§ **Task objective**
Restate the listing below word for word; no pictures belong in the copy.

§ **Input data**
⁂
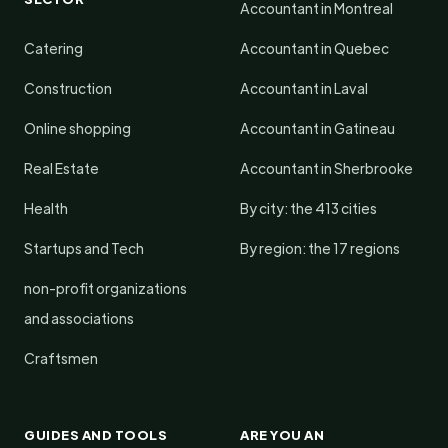
Accountant in Montreal
Catering
Accountant in Quebec
Construction
Accountant in Laval
Online shopping
Accountant in Gatineau
Real Estate
Accountant in Sherbrooke
Health
By city: the 413 cities
Startups and Tech
By region: the 17 regions
non-profit organizations
and associations
Craftsmen
GUIDES AND TOOLS
ARE YOU AN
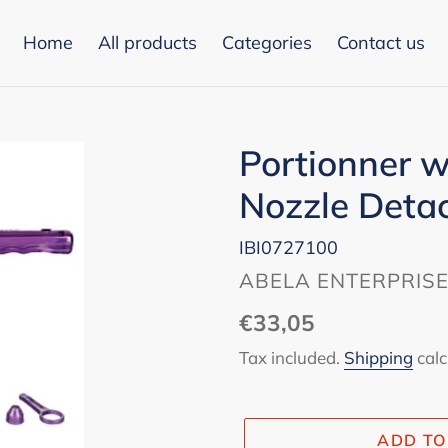
Home
All products
Categories
Contact us
Portionner w
Nozzle Deta
IBI0727100
VENDOR
ABELA ENTERPRIS
Regular
€33,05
price
Tax included.
Shipping
calc
ADD TO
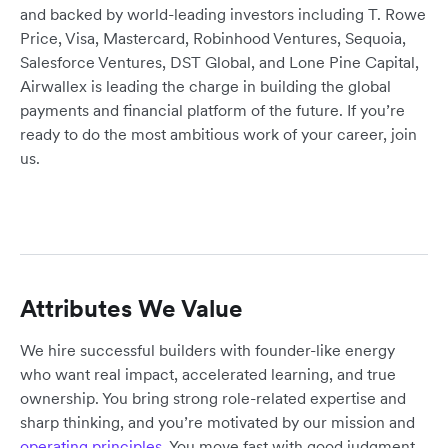
and backed by world-leading investors including T. Rowe
Price, Visa, Mastercard, Robinhood Ventures, Sequoia,
Salesforce Ventures, DST Global, and Lone Pine Capital,
Airwallex is leading the charge in building the global
payments and financial platform of the future. If you’re
ready to do the most ambitious work of your career, join
us.
Attributes We Value
We hire successful builders with founder-like energy
who want real impact, accelerated learning, and true
ownership. You bring strong role-related expertise and
sharp thinking, and you’re motivated by our mission and
operating principles
. You move fast with good judgment,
⁂
§ **Output for this exercise**
Accountant in Montreal
Catering
Accountant in Quebec
Construction
Accountant in Laval
Online shopping
Accountant in Gatineau
Real Estate
Accountant in Sherbrooke
Health
By city: the 413 cities
Startups and Tech
By region: the 17 regions
non-profit organizations
and associations
Craftsmen
GUIDES AND TOOLS
ARE YOU AN
Home
All products
Categories
Contact us
Portionner w
Nozzle Deta
IBI0727100
VENDOR
ABELA ENTERPRIS
Regular
€33,05
price
Tax included.
Shipping
calc
ADD TO
and backed by world-leading investors including T. Rowe
Price, Visa, Mastercard, Robinhood Ventures, Sequoia,
Salesforce Ventures, DST Global, and Lone Pine Capital,
Airwallex is leading the charge in building the global
payments and financial platform of the future. If you’re
ready to do the most ambitious work of your career, join
us.
Attributes We Value
We hire successful builders with founder-like energy
who want real impact, accelerated learning, and true
ownership. You bring strong role-related expertise and
sharp thinking, and you’re motivated by our mission and
operating principles
. You move fast with good judgment,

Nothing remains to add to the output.